I was born in my Grandpa and Grandma Coons’ house near Boxelder Creek and about a half a mile from the Bell tower store and post office. My parents lived at various places around Ekalaka and even briefly in Washington as I was growing up. In 1944 we moved to Ekalaka, where we lived until my graduation from CCHS in 1956. That night, May 23, Charles and I got in the truck with my Dad and moved to Miles City, where Dad had bought a wrecking yard.

In one of the first stories that I sent to the Eagle, I told how I considered Ekalaka and the surrounding area to be my sacred grounds, much like native Americans do. I still do and I will tell you a few stories about it.

Many people look back on their school years unhappily but I loved my school years, all 12 years of them. I tried my absolute best to be an athlete but basically was no good and never made it at sports. I had a faculty for learning so I did well in school. I think that I got along with everybody.

When we moved to Ekalaka, we lived in a tiny little junk house up by the cemetery. I had a wonderful family and was very happy there. That was the house where our neighbor was Mr. Taylor. I have told you about my interaction with him before. Another thing that I did there was to try to fly. I would get some cardboard and make wings. Then I would jump off the cellar door flapping my wings as hard as I could. I never did fly but I was convinced that if l got it just right that I could. We used to play in the cemetery. The greatest fun was hiding under the car gate when a funeral procession went over and looking up at them.

The wintertime was great fun. I would slide down hills on sleds and toboggans. One hill that I slid down had a barbed wire fence at the bottom. I had to get really low to avoid the wire. Once the wire got me and ruined my cap and scraped a big furrow down the back of my head. Bertha and I had a custom. Before winter was over we would find evidence of winter like icicles and stuff and wrap it up as well as possible, then bury it in the dirt of the cellar. The idea was to see how long it would last. Usually it was thawed when we dug it up depending on how long we waited. One time a huge drift appeared covering the whole backyard. After it hardened up we dug holes, caves and tunnels in that drift all winter until it finally thawed and collapsed.

In the summertime we had to help Mother work in the garden. We had our own rows to show and try to keep weed free. It seemed as if by the time we got to the end of the row, we had to start over again. Mother canned scads of food which we ate all winter. We raised lots of potatoes. One year we raised 1,400 lbs and were scraping the bottom before we harvested more. I had to go down in the cellar to get stuff and there were salamanders in the potato bin. I was really scared of them.

Around 1952, we moved to a house up by the airport. Dad had bought it from Odis Harkins so we called it the Odis Harkins place. We really loved that place. I used to go exploring into the forest and hills, sometimes with others and sometimes alone. Seven miles back in that forest was a place in which we lived in 1942 and 1943. We called it the Opechee Park place and I really loved it. Sometimes I walked all the way back to it as nobody lived there then.

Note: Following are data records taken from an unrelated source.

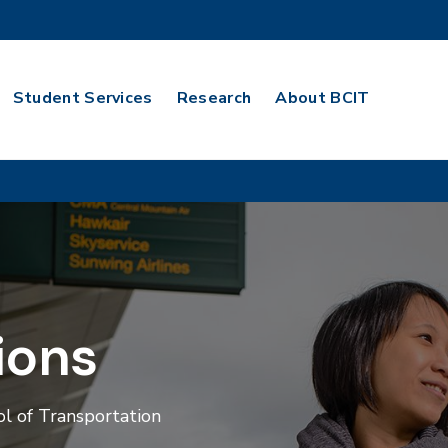
Student Services
Research
About BCIT
ions
l of Transportation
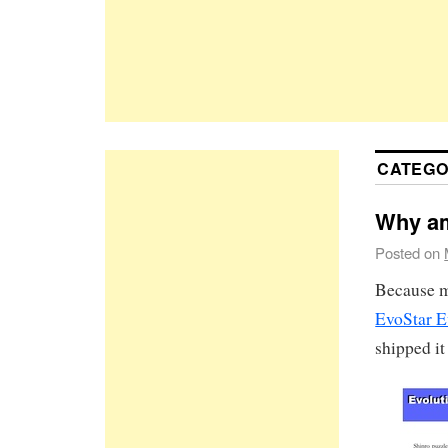
CATEGO
Why am
Posted on
Because my
EvoStar E
shipped it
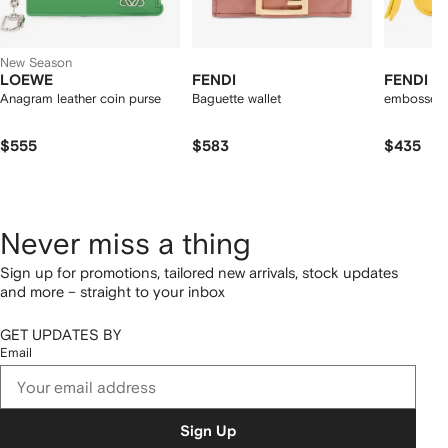
New Season
LOEWE
FENDI
FENDI
Anagram leather coin purse
Baguette wallet
embossed-
$555
$583
$435
Never miss a thing
Sign up for promotions, tailored new arrivals, stock updates
and more – straight to your inbox
GET UPDATES BY
Email
Sign Up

In both places I always had to milk the cow or cows. I kind of liked doing that. When I was going to high school I stayed as long as I could after school playing sports of some kind and then hurried home to milk the cows. I had to find them before it got dark. There was a spot about 100 yards from the house, where I could see every place on the 152 acres except one which was in the forest. I hurried there but couldn't see them anywhere. I went to the place that I couldn't see and they weren't there. Finally I decided that they had got out. I went back to the house and there they were in a low shed that I had bypassed in my hurry. I was so relieved.

Dad traveled around the county looking for deals to be made. Sometimes he would trade things with people. When I wasn't going to school, sometimes he would take me with him. I always enjoyed that. One time I asked the rancher how many cows he had. Dad hit the ceiling and told me that you never ask someone that. The guy was nice and said that it was all right, but I noticed that he never told us how many cows he had.

Dad bought and sold horses while we lived in that second house. We almost always had a corral full of half wild horses. One time Dad told me to go up there and catch such and such a horse and bring him down. I tried my best, but finally had to admit defeat. Dad went up there, twirled the rope around his head and roped that horse as slick as a whistle. My eyes bugged out, I was so impressed. He had been a real cowboy in his younger days. I also had to help Dad bring horses in from where he bought them sometimes. I was and still am scared of horses but I did what he asked.

I have told you a few stories about Ekalaka but I could tell you many, many more. I loved and still love Ekalaka. It used to be when I came to Ekalaka that I knew everybody and everybody knew me. That isn't true anymore, Ekalaka is changing. It is a much smaller place now than when we lived there. I think that the 1950 census was 902. Of course when we left in 1956 we took 8 people away. It seems to be growing now. There used to be a whole lot more people in the county also. Do you love Ekalaka as much as I do?